Pick every line out of the entries below that holds the string "serwisowa", and report them.

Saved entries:
=== Begin Enclosure ===

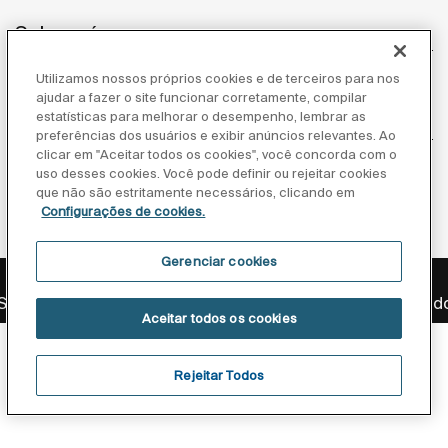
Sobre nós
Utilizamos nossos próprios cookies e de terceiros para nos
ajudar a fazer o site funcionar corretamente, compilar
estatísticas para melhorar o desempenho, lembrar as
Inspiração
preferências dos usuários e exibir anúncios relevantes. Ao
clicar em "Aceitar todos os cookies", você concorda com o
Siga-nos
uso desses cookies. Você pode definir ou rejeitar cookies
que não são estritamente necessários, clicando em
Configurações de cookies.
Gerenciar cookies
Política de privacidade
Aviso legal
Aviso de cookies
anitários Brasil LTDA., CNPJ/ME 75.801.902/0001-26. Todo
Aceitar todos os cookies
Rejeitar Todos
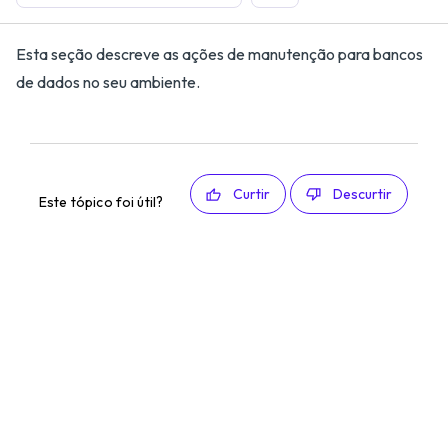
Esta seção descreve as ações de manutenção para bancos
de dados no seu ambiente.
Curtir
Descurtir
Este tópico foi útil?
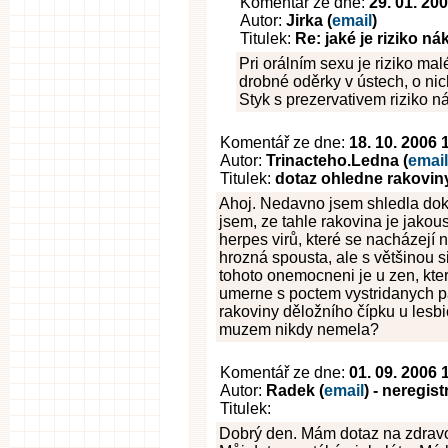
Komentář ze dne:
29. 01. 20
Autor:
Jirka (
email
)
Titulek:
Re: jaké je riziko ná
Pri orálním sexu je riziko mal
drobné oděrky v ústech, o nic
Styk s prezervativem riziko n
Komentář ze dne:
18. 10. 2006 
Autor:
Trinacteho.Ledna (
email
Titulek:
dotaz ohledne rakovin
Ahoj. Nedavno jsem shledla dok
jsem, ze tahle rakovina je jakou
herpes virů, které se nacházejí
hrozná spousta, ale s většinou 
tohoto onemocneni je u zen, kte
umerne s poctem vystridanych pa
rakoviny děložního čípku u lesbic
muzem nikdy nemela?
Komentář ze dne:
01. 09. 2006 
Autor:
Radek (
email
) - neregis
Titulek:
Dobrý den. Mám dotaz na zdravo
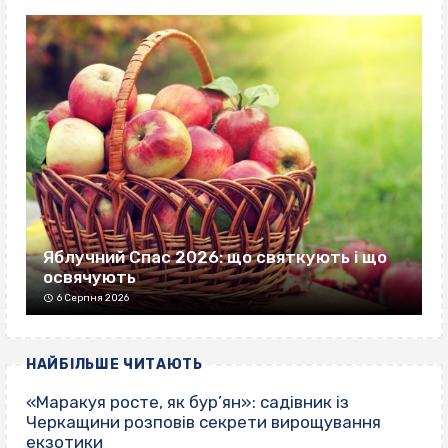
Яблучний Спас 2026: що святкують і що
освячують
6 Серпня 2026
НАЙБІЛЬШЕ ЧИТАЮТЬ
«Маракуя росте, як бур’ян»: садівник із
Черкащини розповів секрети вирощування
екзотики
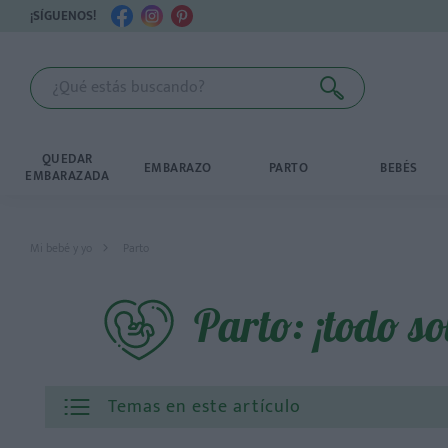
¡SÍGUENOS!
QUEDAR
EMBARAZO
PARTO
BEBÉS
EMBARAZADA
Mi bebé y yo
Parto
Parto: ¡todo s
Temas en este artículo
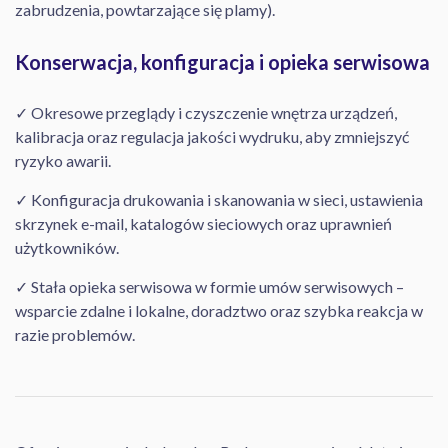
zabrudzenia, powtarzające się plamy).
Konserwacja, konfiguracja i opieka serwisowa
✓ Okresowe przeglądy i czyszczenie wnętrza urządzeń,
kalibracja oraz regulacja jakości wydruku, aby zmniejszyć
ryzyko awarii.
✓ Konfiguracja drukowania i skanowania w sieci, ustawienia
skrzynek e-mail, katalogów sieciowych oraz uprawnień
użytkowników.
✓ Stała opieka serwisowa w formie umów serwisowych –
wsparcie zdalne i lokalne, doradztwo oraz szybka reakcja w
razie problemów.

=== End Enclosure ===

## Solution to this exercise
Konserwacja, konfiguracja i opieka serwisowa
✓ Stała opieka serwisowa w formie umów serwisowych –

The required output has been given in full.